--- RECORDS SUPPLIED Enclosed Below ---
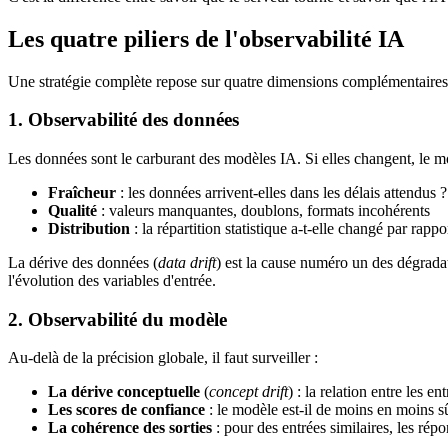
Les quatre piliers de l'observabilité IA
Une stratégie complète repose sur quatre dimensions complémentaires
1. Observabilité des données
Les données sont le carburant des modèles IA. Si elles changent, le m
Fraîcheur
: les données arrivent-elles dans les délais attendus ?
Qualité
: valeurs manquantes, doublons, formats incohérents
Distribution
: la répartition statistique a-t-elle changé par rappo
La dérive des données (
data drift
) est la cause numéro un des dégradat
l'évolution des variables d'entrée.
2. Observabilité du modèle
Au-delà de la précision globale, il faut surveiller :
La dérive conceptuelle
(
concept drift
) : la relation entre les en
Les scores de confiance
: le modèle est-il de moins en moins sû
La cohérence des sorties
: pour des entrées similaires, les répo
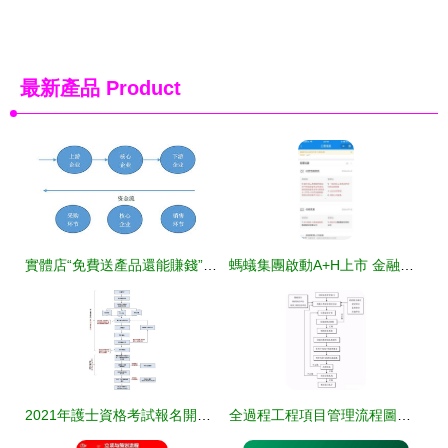
最新產品
Product
實體店“免費送產品還能賺錢”的金融模式解析
螞蟻集團啟動A+H上市 金融科技巨擘的資本征途與新生態影響解析
2021年護士資格考試報名開始，詳解金融知識流程外包報名操作流程
全過程工程項目管理流程圖及工程人必備金融知識外包流程解析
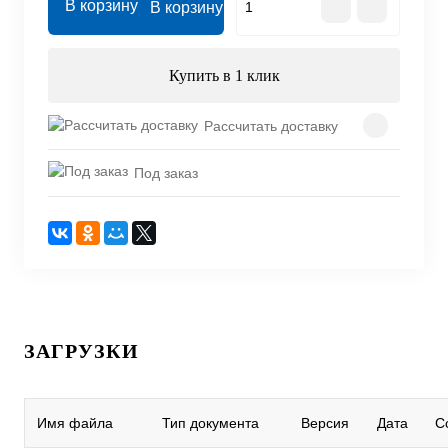
В корзину
Купить в 1 клик
Рассчитать доставку
Под заказ
ЗАГРУЗКИ
Имя файла
Тип документа
Версия
Дата
С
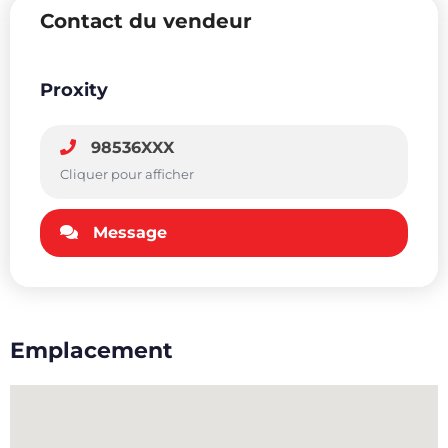
Contact du vendeur
Proxity
98536XXX
Cliquer pour afficher
Message
Emplacement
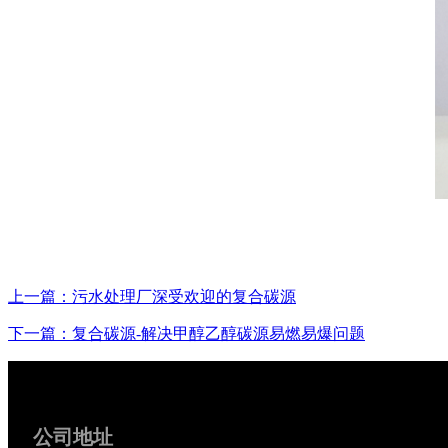
上一篇：污水处理厂深受欢迎的复合碳源
下一篇：复合碳源-解决甲醇乙醇碳源易燃易爆问题
公司地址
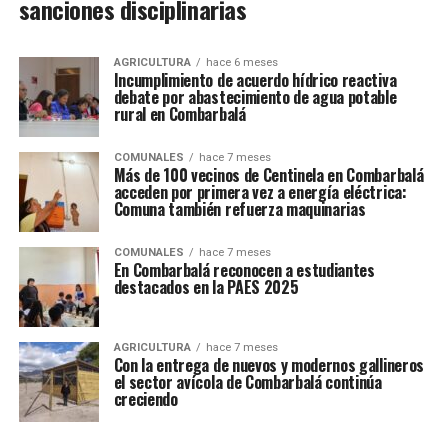
sanciones disciplinarias
AGRICULTURA
hace 6 meses
Incumplimiento de acuerdo hídrico reactiva
debate por abastecimiento de agua potable
rural en Combarbalá
COMUNALES
hace 7 meses
Más de 100 vecinos de Centinela en Combarbalá
acceden por primera vez a energía eléctrica:
Comuna también refuerza maquinarias
COMUNALES
hace 7 meses
En Combarbalá reconocen a estudiantes
destacados en la PAES 2025
AGRICULTURA
hace 7 meses
Con la entrega de nuevos y modernos gallineros
el sector avícola de Combarbalá continúa
creciendo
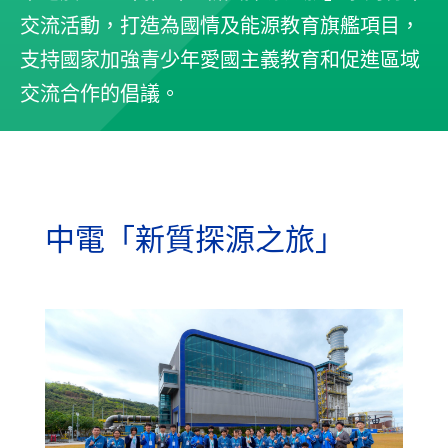
交流活動，打造為國情及能源教育旗艦項目，
支持國家加強青少年愛國主義教育和促進區域
交流合作的倡議。
中電「新質探源之旅」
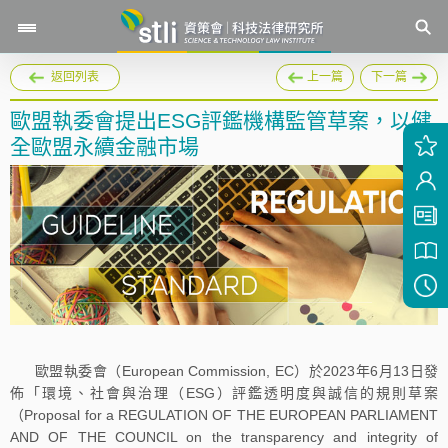
返回列表
上一篇
下一篇
歐盟執委會提出ESG評鑑機構監管草案，以健
全歐盟永續金融市場
歐盟執委會（European Commission, EC）於2023年6月13日發
佈「環境、社會與治理（ESG）評鑑透明度與誠信的規則草案
（Proposal for a REGULATION OF THE EUROPEAN PARLIAMENT
AND OF THE COUNCIL on the transparency and integrity of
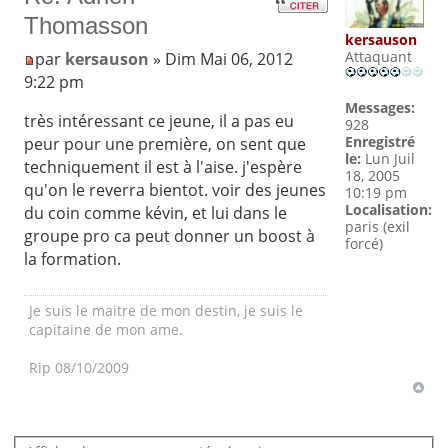
Thomasson
kersauson
Attaquant
par
kersauson
» Dim Mai 06, 2012
9:22 pm
Messages:
très intéressant ce jeune, il a pas eu
928
Enregistré
peur pour une première, on sent que
le:
Lun Juil
techniquement il est à l'aise. j'espère
18, 2005
qu'on le reverra bientot. voir des jeunes
10:19 pm
Localisation:
du coin comme kévin, et lui dans le
paris (exil
groupe pro ca peut donner un boost à
forcé)
la formation.
Je suis le maitre de mon destin, je suis le
capitaine de mon ame.
Rip 08/10/2009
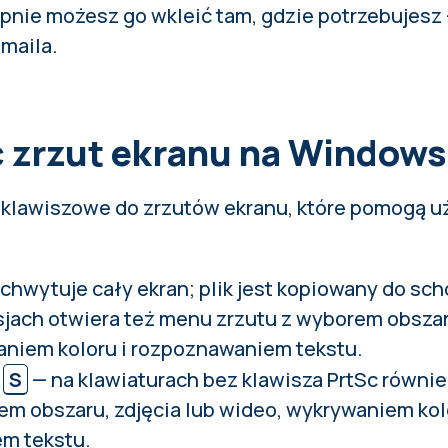
ępnie możesz go wkleić tam, gdzie potrzebujesz 
-maila.
ć zrzut ekranu na Windows
y klawiszowe do zrzutów ekranu, które pomogą 
chwytuje cały ekran; plik jest kopiowany do sc
ach otwiera też menu zrzutu z wyborem obszaru
aniem koloru i rozpoznawaniem tekstu.
S
— na klawiaturach bez klawisza PrtSc równi
em obszaru, zdjęcia lub wideo, wykrywaniem kol
m tekstu.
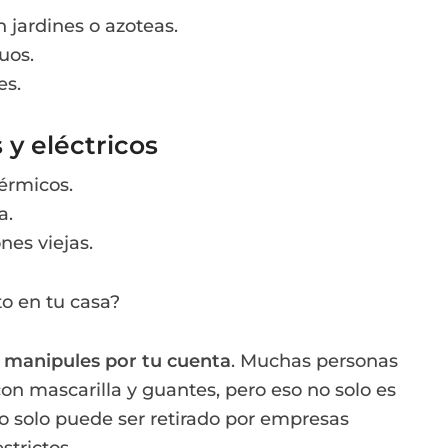
 jardines o azoteas.
uos.
es.
 y eléctricos
térmicos.
a.
nes viejas.
o en tu casa?
o manipules por tu cuenta
. Muchas personas
 mascarilla y guantes, pero eso no solo es
to solo puede ser retirado por empresas
strictos.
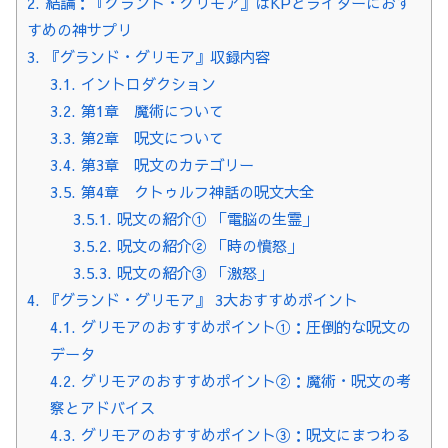
2.
結論：『グランド・グリモア』はKPとライターにおす
すめの神サプリ
3.
『グランド・グリモア』収録内容
3.1.
イントロダクション
3.2.
第1章 魔術について
3.3.
第2章 呪文について
3.4.
第3章 呪文のカテゴリー
3.5.
第4章 クトゥルフ神話の呪文大全
3.5.1.
呪文の紹介① 「電脳の生霊」
3.5.2.
呪文の紹介② 「時の憤怒」
3.5.3.
呪文の紹介③ 「激怒」
4.
『グランド・グリモア』 3大おすすめポイント
4.1.
グリモアのおすすめポイント①：圧倒的な呪文の
データ
4.2.
グリモアのおすすめポイント②：魔術・呪文の考
察とアドバイス
4.3.
グリモアのおすすめポイント③：呪文にまつわる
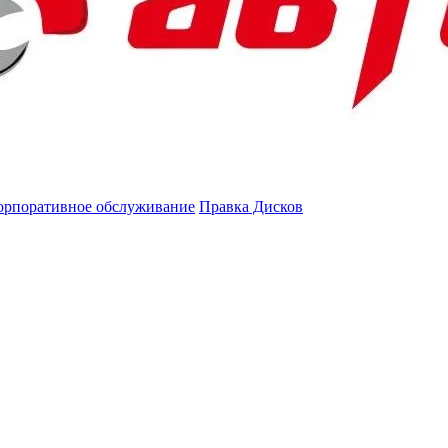
орпоративное обслуживание
Правка Дисков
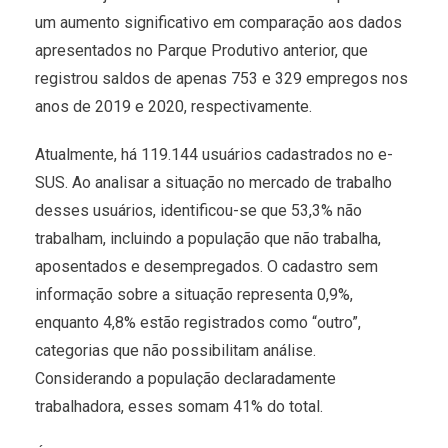
um aumento significativo em comparação aos dados
apresentados no Parque Produtivo anterior, que
registrou saldos de apenas 753 e 329 empregos nos
anos de 2019 e 2020, respectivamente.
Atualmente, há 119.144 usuários cadastrados no e-
SUS. Ao analisar a situação no mercado de trabalho
desses usuários, identificou-se que 53,3% não
trabalham, incluindo a população que não trabalha,
aposentados e desempregados. O cadastro sem
informação sobre a situação representa 0,9%,
enquanto 4,8% estão registrados como “outro”,
categorias que não possibilitam análise.
Considerando a população declaradamente
trabalhadora, esses somam 41% do total.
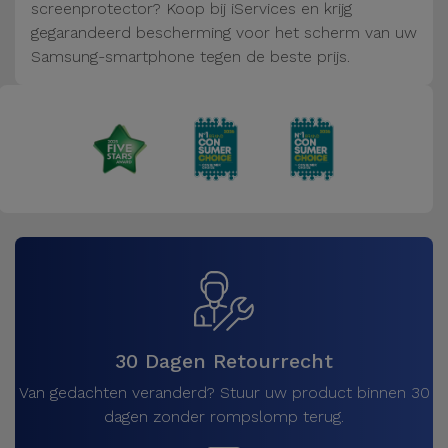
Fiets
screenprotector? Koop bij iServices en krijg
gegarandeerd bescherming voor het scherm van uw
Computer
Samsung-smartphone tegen de beste prijs.
Aaccessoires
iPad en
Tablet
Accessoires
Kids
Bekijk
alles
30 Dagen Retourrecht
Van gedachten veranderd? Stuur uw product binnen 30
dagen zonder rompslomp terug.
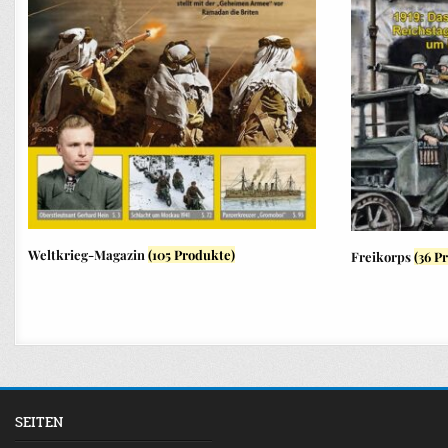
Weltkrieg-Magazin
(105 Produkte)
Freikorps
(36 P
SEITEN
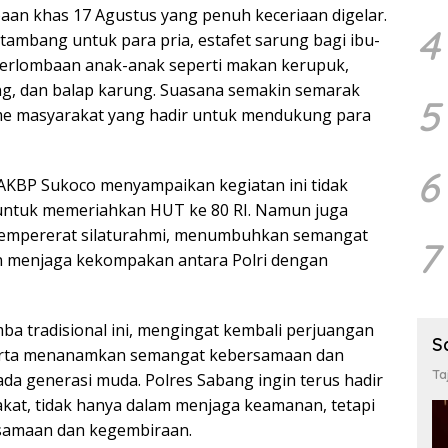
an khas 17 Agustus yang penuh keceriaan digelar.
4
 tambang untuk para pria, estafet sarung bagi ibu-
 perlombaan anak-anak seperti makan kerupuk,
, dan balap karung. Suasana semakin semarak
5
e masyarakat yang hadir untuk mendukung para
6
AKBP Sukoco menyampaikan kegiatan ini tidak
untuk memeriahkan HUT ke 80 RI. Namun juga
mempererat silaturahmi, menumbuhkan semangat
7
 menjaga kekompakan antara Polri dengan
ba tradisional ini, mengingat kembali perjuangan
S
erta menanamkan semangat kebersamaan dan
Ta
da generasi muda. Polres Sabang ingin terus hadir
kat, tidak hanya dalam menjaga keamanan, tetapi
samaan dan kegembiraan.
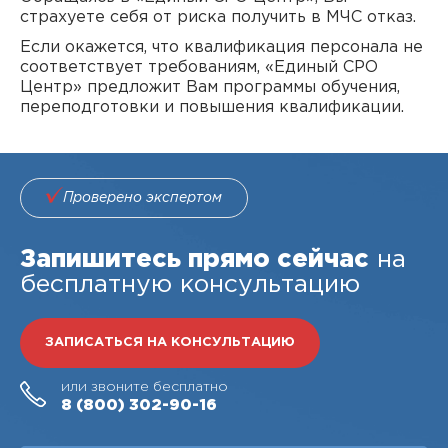
страхуете себя от риска получить в МЧС отказ.
Если окажется, что квалификация персонала не
соответствует требованиям, «Единый СРО
Центр» предложит Вам программы обучения,
переподготовки и повышения квалификации.
Проверено экспертом
Запишитесь прямо сейчас
на
бесплатную консультацию
ЗАПИСАТЬСЯ НА КОНСУЛЬТАЦИЮ
или звоните бесплатно
8 (800)
302-90-16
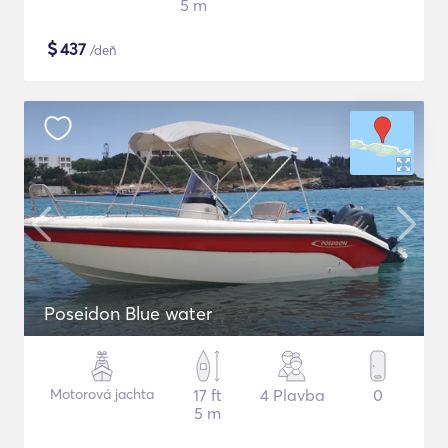
5 m
$
437
/deň
Poseidon Blue water
Motorová jachta
17 ft
4 Plavba
0
5 m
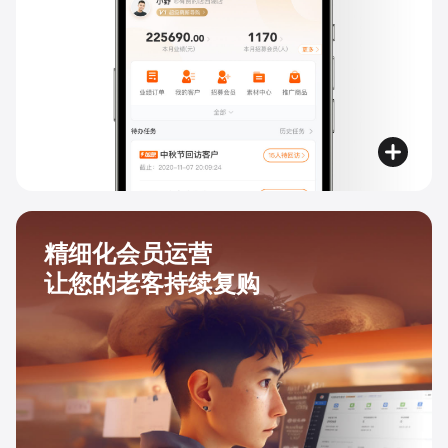
精细化会员运营
让您的老客持续复购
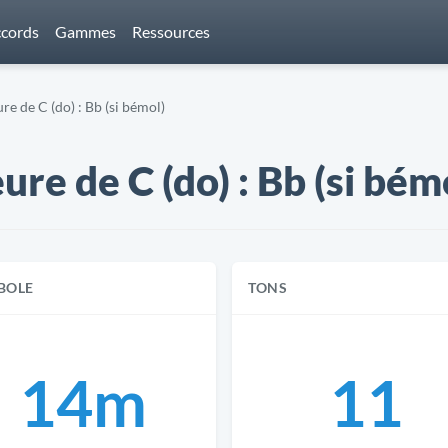
cords
Gammes
Ressources
e de C (do) : Bb (si bémol)
e de C (do) : Bb (si bém
BOLE
TONS
14m
11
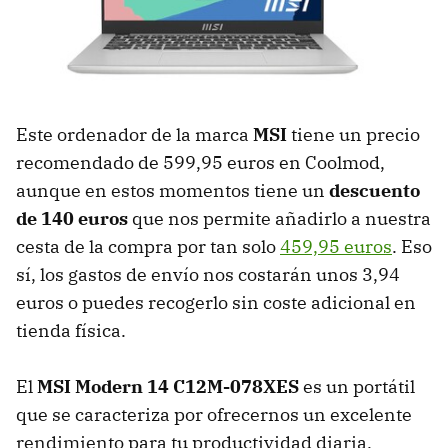
Este ordenador de la marca
MSI
tiene un precio
recomendado de 599,95 euros en Coolmod,
aunque en estos momentos tiene un
descuento
de 140 euros
que nos permite añadirlo a nuestra
cesta de la compra por tan solo
459,95 euros
. Eso
sí, los gastos de envío nos costarán unos 3,94
euros o puedes recogerlo sin coste adicional en
tienda física.
El
MSI Modern 14 C12M-078XES
es un portátil
que se caracteriza por ofrecernos un excelente
rendimiento para tu productividad diaria.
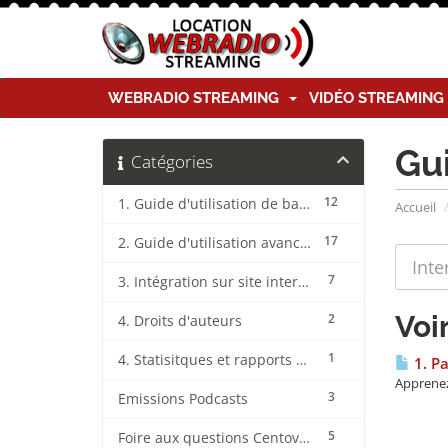
WEBRADIO STREAMING
VIDÉO STREAMIN
Gu
Catégories
12
1. Guide d'utilisation de base CentovaCast
Accueil
17
2. Guide d'utilisation avancée CentovaCast
7
3. Intégration sur site internet CentovaCast
Voi
2
4. Droits d'auteurs
1
4. Statisitques et rapports CentovaCast
1. P
Apprenez
3
Emissions Podcasts
5
Foire aux questions CentovaCast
--- End of Enclosed RECORDS SUPPLIED ---
__YOUR ASSIGNMENT__
Keep only those lines of the records that hold "solo", and return them.

__COMPLETED TASK__
 mascarilla y guantes, pero eso no solo es
to solo puede ser retirado por empresas
cesta de la compra por tan solo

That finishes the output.